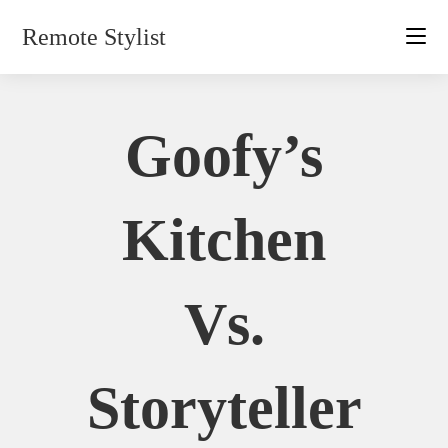
Skip
Remote Stylist
to
content
Goofy’s
Kitchen
Vs.
Storyteller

────────────────────

The problem -
Output the listing word for word. Drop the pictures.

Task answer -
Skip
Remote Stylist
to
content
Goofy’s
Kitchen
Vs.
Storyteller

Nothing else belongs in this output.